I am a male and never been married, but I want to be. Do you find this to be true?

First, yes or no answers would be helpful along with explanations.

Thanks!


----------



## trey69 (Dec 29, 2010)

I can't say I feel this way. I have never had a problem staying faithful. Perhaps these friends of yours just have trouble staying faithful in general. Its odd they can't seem to tell you why though. I would point blank ask them.


----------



## nbmGuy (Apr 26, 2012)

trey69 said:


> I can't say I feel this way. I have never had a problem staying faithful. Perhaps these friends of yours just have trouble staying faithful in general. Its odd they can't seem to tell you why though. I would point blank ask them.


Maybe more have told me, but I distinctly remember two. One was a former girlfriend who is divorced b/c her husband cheated on her. She said when she got a ring on her finger MORE guys started hitting on her.

The other was a woman at work. I guess I could ask her to explain.


----------



## trey69 (Dec 29, 2010)

nbmGuy said:


> Maybe more have told me, but I distinctly remember two. One was a former girlfriend who is divorced b/c her husband cheated on her. She said when she got a ring on her finger MORE guys started hitting on her.
> 
> The other was a woman at work. I guess I could ask her to explain.

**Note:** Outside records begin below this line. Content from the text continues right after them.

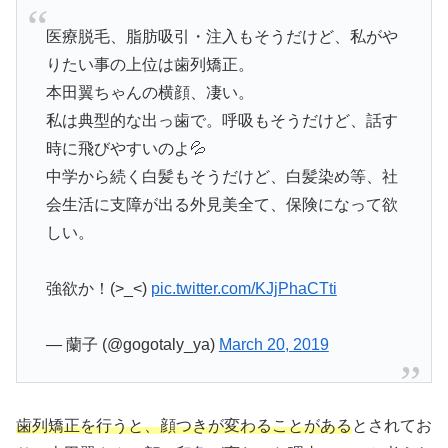
医療脱毛、脂肪吸引・注入もそうだけど、私がや
りたい事の上位は歯列矯正。
本田翼ちゃんの横顔、凄い。
私は典型的な出っ歯で。呼吸もそうだけど、話す
時に飛びやすいのよ💦
中学から続く白髪もそうだけど、白髪染め等、社
会生活に支障が出る外見美全て、保険になって欲
しい。
強欲か！(>_<)
pic.twitter.com/KJjPhaCTti
— 蘭子 (@gogotaly_ya)
March 20, 2019
歯列矯正を行うと、顔つきが変わることがある
とされてお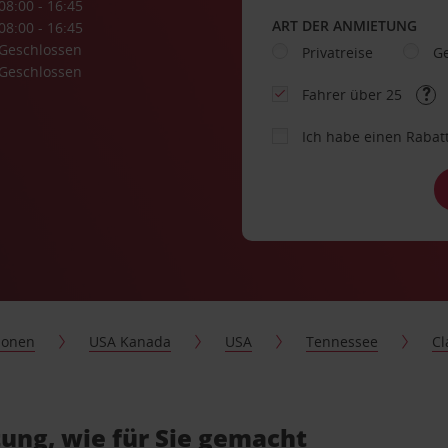
08:00 - 16:45
ART DER ANMIETUNG
08:00 - 16:45
Geschlossen
Privatreise
Ge
Geschlossen
Fahrer über 25
Ich habe einen Rabat
ionen
USA Kanada
USA
Tennessee
Cl
ung, wie für Sie gemacht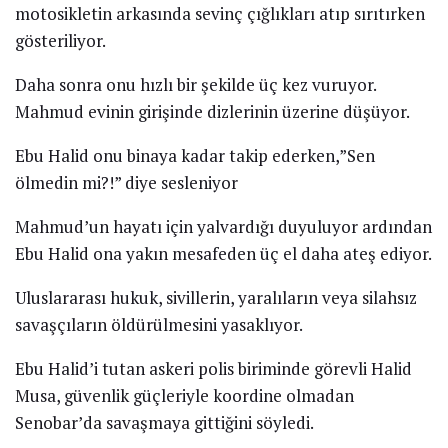
motosikletin arkasında sevinç çığlıkları atıp sırıtırken
gösteriliyor.
Daha sonra onu hızlı bir şekilde üç kez vuruyor.
Mahmud evinin girişinde dizlerinin üzerine düşüyor.
Ebu Halid onu binaya kadar takip ederken,”Sen
ölmedin mi?!” diye sesleniyor
Mahmud’un hayatı için yalvardığı duyuluyor ardından
Ebu Halid ona yakın mesafeden üç el daha ateş ediyor.
Uluslararası hukuk, sivillerin, yaralıların veya silahsız
savaşçıların öldürülmesini yasaklıyor.
Ebu Halid’i tutan askeri polis biriminde görevli Halid
Musa, güvenlik güçleriyle koordine olmadan
Senobar’da savaşmaya gittiğini söyledi.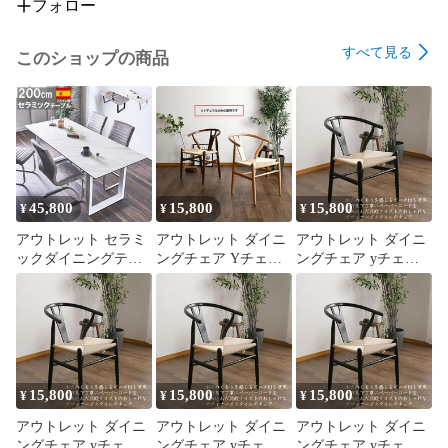
フォロー
すべて見る
このショップの商品
45,800
15,800
15,800
¥
¥
¥
アウトレット セラミ
アウトレット ダイニ
アウトレット ダイニ
ックダイニングテー
ングチェア Yチェア
ングチェア yチェア
ブル 200cm ホワイト
ーリプロダクト ナチ
リプロダクト 椅子 1
熱キズに強い 広いテ
ュラル 1脚 椅子 チェ
脚 ブラック おしゃれ
ーブル おしゃれ 4人
ア イス いす ユーノ3
イス いす チェアー
6人 現品限り 80805
完成品 現品限り
ユーノ3 完成品 現品
80721
限り 80715A
15,800
15,800
15,800
¥
¥
¥
アウトレット ダイニ
アウトレット ダイニ
アウトレット ダイニ
ングチェア yチェア
ングチェア yチェア
ングチェア yチェア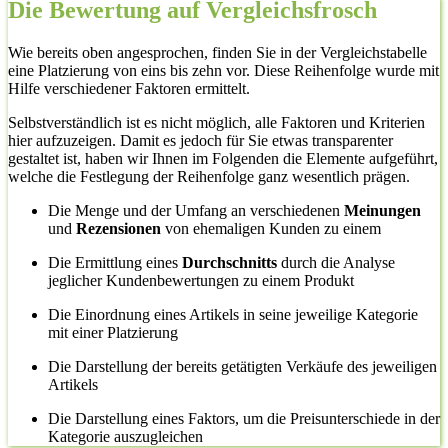
Die Bewertung auf Vergleichsfrosch
Wie bereits oben angesprochen, finden Sie in der Vergleichstabelle
eine Platzierung von eins bis zehn vor. Diese Reihenfolge wurde mit
Hilfe verschiedener Faktoren ermittelt.
Selbstverständlich ist es nicht möglich, alle Faktoren und Kriterien
hier aufzuzeigen. Damit es jedoch für Sie etwas transparenter
gestaltet ist, haben wir Ihnen im Folgenden die Elemente aufgeführt,
welche die Festlegung der Reihenfolge ganz wesentlich prägen.
Die Menge und der Umfang an verschiedenen
Meinungen
und
Rezensionen
von ehemaligen Kunden zu einem
Die Ermittlung eines
Durchschnitts
durch die Analyse
jeglicher Kundenbewertungen zu einem Produkt
Die Einordnung eines Artikels in seine jeweilige Kategorie
mit einer Platzierung
Die Darstellung der bereits getätigten Verkäufe des jeweiligen
Artikels
Die Darstellung eines Faktors, um die Preisunterschiede in der
Kategorie auszugleichen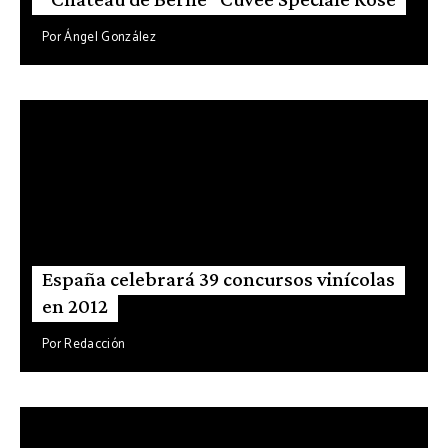
Por
Ángel González
España celebrará 39 concursos vinícolas
en 2012
Por
Redacción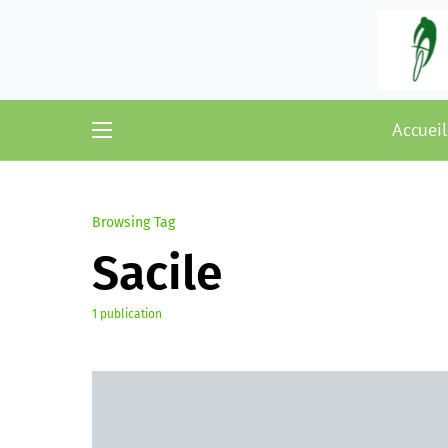
Accueil
Browsing Tag
Sacile
1 publication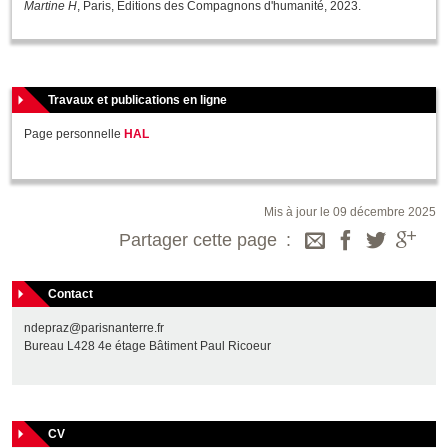
Martine H
, Paris, Éditions des Compagnons d'humanité, 2023.
Travaux et publications en ligne
Page personnelle
HAL
Mis à jour le 09 décembre 2025
Partager cette page
Contact
ndepraz@parisnanterre.fr
Bureau L428 4e étage Bâtiment Paul Ricoeur
CV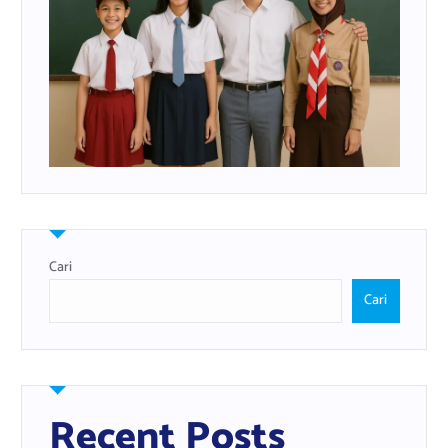
Cari
Cari
Recent Posts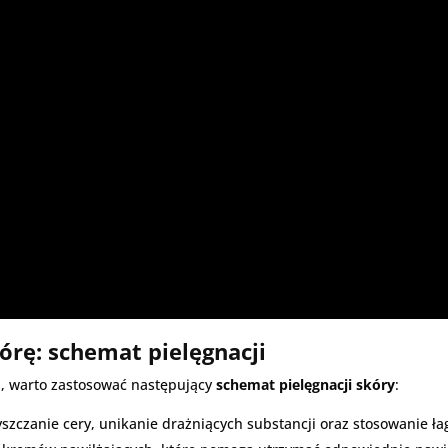
órę: schemat pielęgnacji
ej, warto zastosować następujący
schemat pielęgnacji skóry
:
zyszczanie cery, unikanie drażniących substancji oraz stosowanie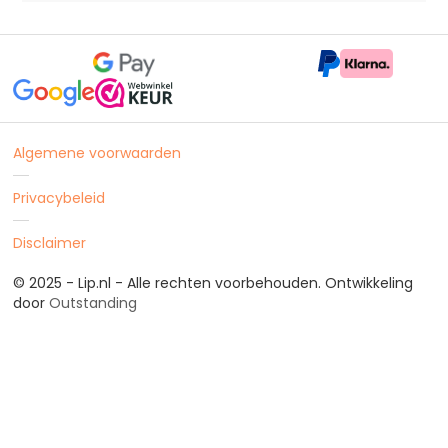
Algemene voorwaarden
Privacybeleid
Disclaimer
© 2025 - Lip.nl - Alle rechten voorbehouden. Ontwikkeling
door
Outstanding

For SOME men its the thrill of the chase. So your friend that got married, once a ring was on her finger, it more than likely made men want to chase her because she was off the market, no longer available. Most people want what they can't have.


----------



## Blue Moon (Sep 7, 2009)

Yes, because women want you more when you're married. They smell it on you.
_Posted via Mobile Device_


----------



## nbmGuy (Apr 26, 2012)

trey69 said:


> For SOME men its the thrill of the chase. So your friend that got married, once a ring was on her finger, it more than likely made men want to chase her because she was off the market, no longer available. Most people want what they can't have.

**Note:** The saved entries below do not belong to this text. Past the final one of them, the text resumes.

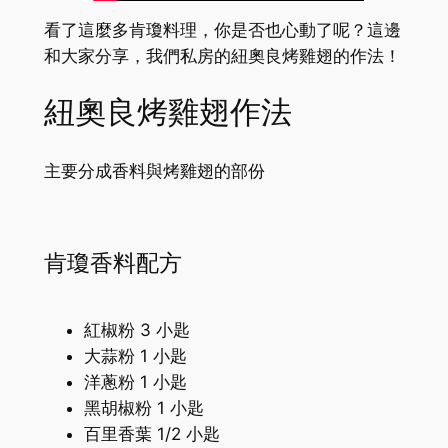
看了這麼多肯瓊料理，你是否也心動了呢？這邊
和大家分享，我們私房的紐奧良烤雞翅的作法！
紐奧良烤雞翅作法
主要分成香料與烤雞翅的部份
肯瓊香料配方
紅椒粉 3 小匙
大蒜粉 1 小匙
洋蔥粉 1 小匙
黑胡椒粉 1 小匙
百里香葉 1/2 小匙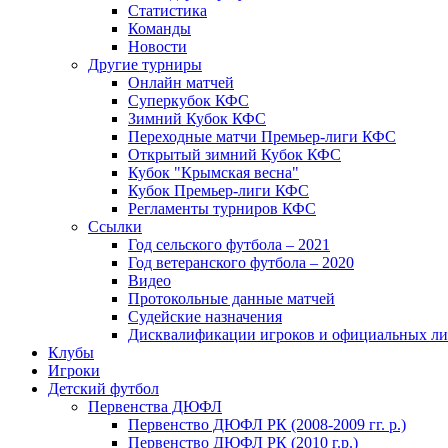
Статистика
Команды
Новости
Другие турниры
Онлайн матчей
Суперкубок КФС
Зимний Кубок КФС
Переходные матчи Премьер-лиги КФС
Открытый зимний Кубок КФС
Кубок "Крымская весна"
Кубок Премьер-лиги КФС
Регламенты турниров КФС
Ссылки
Год сельского футбола – 2021
Год ветеранского футбола – 2020
Видео
Протокольные данные матчей
Судейские назначения
Дисквалификации игроков и официальных ли
Клубы
Игроки
Детский футбол
Первенства ДЮФЛ
Первенство ДЮФЛ РК (2008-2009 гг. р.)
Первенство ДЮФЛ РК (2010 г.р.)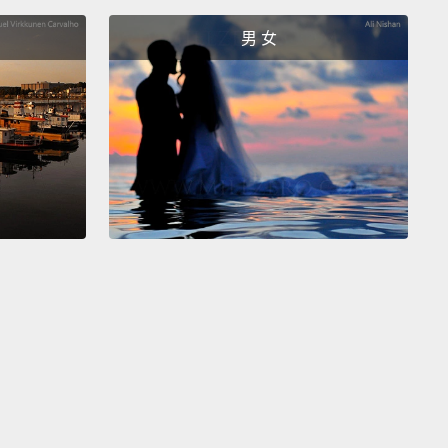
男 女
e doesn't know Stephen. We don't know him.
不認識史蒂芬。我們不認識他。
t a guy I hooked up with?
過的傢伙嗎？
ere is a bridge behind you.
There is a man on the
.
You gotta go to that man,
and you need to take a
e from him, right now.
Do it right now!
你身後有座橋。有個男人在橋上。你得去找那男人，然
從他那拿到一個包裹，現在。現在就去!
tter not be f**king illegal.
不要是什麼非法的事。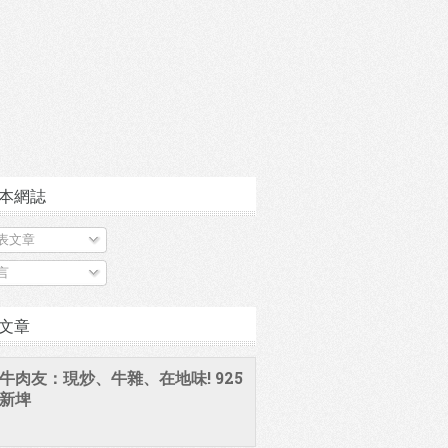
本網誌
表文章
言
文章
牛肉友：現炒、牛雜、在地味! 925
新埤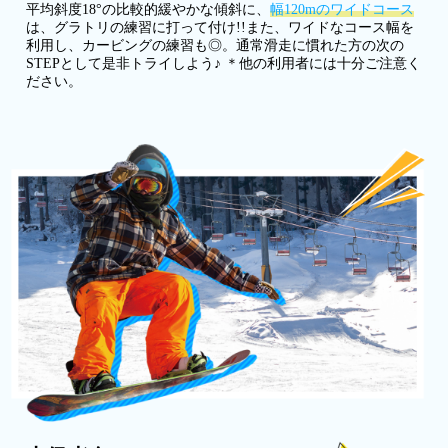
平均斜度18°の比較的緩やかな傾斜に、
幅120mのワイドコース
は、グラトリの練習に打って付け!!また、ワイドなコース幅を
利用し、カービングの練習も◎。通常滑走に慣れた方の次の
STEPとして是非トライしよう♪ ＊他の利用者には十分ご注意く
ださい。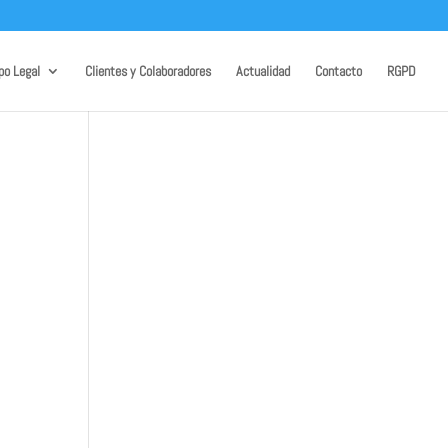
po Legal
Clientes y Colaboradores
Actualidad
Contacto
RGPD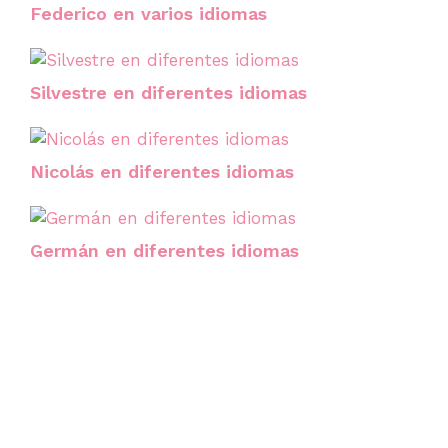
Federico en varios idiomas
Silvestre en diferentes idiomas
Nicolás en diferentes idiomas
Germán en diferentes idiomas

What about from a man's perspective though? I know you said no already. But I guess I'm not asking, "Have you been unfaithful more since you have gotten married" but I'm asking, "Is there more of a temptation to be unfaithful (even in non sexual ways) after marriage, even if you have never been unfaithful?"


----------



## Gratitude (Feb 12, 2012)

If you have it in you to cheat, you're going to cheat anyway whether your married or not.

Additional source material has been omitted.